Segment Open

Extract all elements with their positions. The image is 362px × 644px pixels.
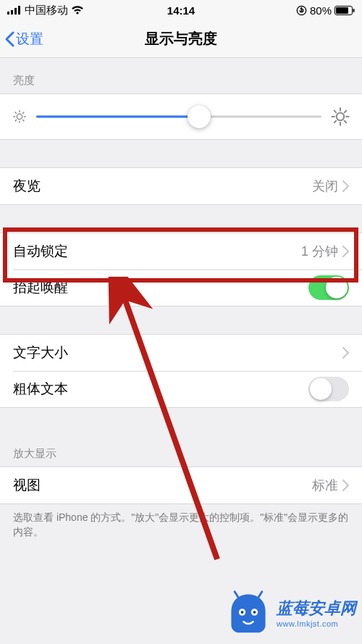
cell-bold-text: 粗体文本 (0, 371, 362, 407)
brightness-row (0, 93, 362, 140)
svg-line-25 (334, 121, 336, 122)
group-text: 文字大小 粗体文本 (0, 334, 362, 408)
svg-point-30 (241, 611, 244, 614)
status-left: 中国移动 (7, 4, 84, 17)
night-shift-value: 关闭 (312, 177, 338, 195)
brightness-high-icon (330, 106, 350, 127)
cell-text-size[interactable]: 文字大小 (0, 335, 362, 371)
svg-rect-2 (14, 8, 17, 14)
svg-point-18 (337, 113, 345, 121)
battery-icon (334, 6, 355, 15)
bold-text-label: 粗体文本 (13, 380, 308, 398)
section-header-brightness: 亮度 (0, 58, 362, 93)
svg-rect-3 (18, 6, 20, 14)
carrier-label: 中国移动 (25, 4, 68, 17)
slider-fill (36, 116, 199, 118)
watermark-url: www.lmkjst.com (277, 619, 356, 628)
view-label: 视图 (13, 476, 312, 495)
svg-rect-1 (11, 10, 13, 14)
view-value: 标准 (312, 477, 338, 494)
svg-line-33 (258, 592, 262, 598)
status-bar: 中国移动 14:14 80% (0, 0, 362, 20)
chevron-right-icon (342, 347, 349, 359)
svg-rect-7 (336, 7, 348, 14)
back-label: 设置 (16, 30, 43, 49)
cell-view[interactable]: 视图 标准 (0, 467, 362, 503)
page-title: 显示与亮度 (145, 29, 217, 49)
wifi-icon (71, 6, 84, 15)
svg-line-23 (334, 111, 336, 112)
svg-line-15 (23, 120, 24, 121)
text-size-label: 文字大小 (13, 343, 342, 362)
watermark-text: 蓝莓安卓网 www.lmkjst.com (277, 598, 356, 628)
cell-auto-lock[interactable]: 自动锁定 1 分钟 (0, 233, 362, 269)
chevron-right-icon (342, 246, 349, 257)
svg-line-14 (15, 112, 16, 113)
group-night-shift: 夜览 关闭 (0, 167, 362, 205)
svg-point-31 (253, 611, 256, 614)
cell-raise-to-wake: 抬起唤醒 (0, 269, 362, 306)
svg-rect-8 (353, 9, 355, 12)
svg-line-17 (23, 112, 24, 113)
bold-text-switch[interactable] (308, 377, 349, 401)
chevron-right-icon (342, 180, 349, 192)
status-right: 80% (296, 4, 355, 17)
section-header-zoom: 放大显示 (0, 431, 362, 467)
svg-rect-5 (300, 10, 302, 12)
auto-lock-label: 自动锁定 (13, 242, 301, 261)
orientation-lock-icon (296, 5, 307, 16)
svg-rect-0 (7, 12, 9, 14)
auto-lock-value: 1 分钟 (301, 243, 338, 260)
switch-thumb (310, 378, 332, 400)
battery-percent: 80% (310, 4, 332, 17)
cell-night-shift[interactable]: 夜览 关闭 (0, 168, 362, 204)
svg-line-24 (345, 121, 346, 122)
switch-thumb (326, 277, 348, 298)
brightness-slider[interactable] (36, 104, 321, 129)
svg-line-16 (15, 120, 16, 121)
watermark: 蓝莓安卓网 www.lmkjst.com (224, 589, 356, 637)
svg-line-26 (345, 111, 346, 112)
group-lock-wake: 自动锁定 1 分钟 抬起唤醒 (0, 233, 362, 306)
mascot-icon (224, 589, 272, 637)
raise-to-wake-switch[interactable] (308, 275, 349, 300)
svg-line-32 (235, 592, 238, 598)
svg-point-9 (17, 114, 22, 119)
chevron-right-icon (342, 480, 349, 491)
raise-to-wake-label: 抬起唤醒 (13, 278, 308, 297)
watermark-title: 蓝莓安卓网 (277, 599, 356, 617)
back-button[interactable]: 设置 (0, 30, 43, 49)
zoom-footer-text: 选取查看 iPhone 的方式。"放大"会显示更大的控制项。"标准"会显示更多的… (0, 504, 362, 540)
night-shift-label: 夜览 (13, 177, 312, 196)
chevron-left-icon (4, 31, 14, 47)
clock: 14:14 (167, 4, 195, 17)
nav-bar: 设置 显示与亮度 (0, 20, 362, 58)
signal-icon (7, 6, 22, 14)
slider-thumb[interactable] (188, 105, 211, 128)
group-zoom: 视图 标准 (0, 467, 362, 504)
brightness-low-icon (12, 109, 28, 125)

Segment Closed

### Task
Report the number of lines in the listing above that hold the word "中国移动", and give no other text.

### Exercise result
3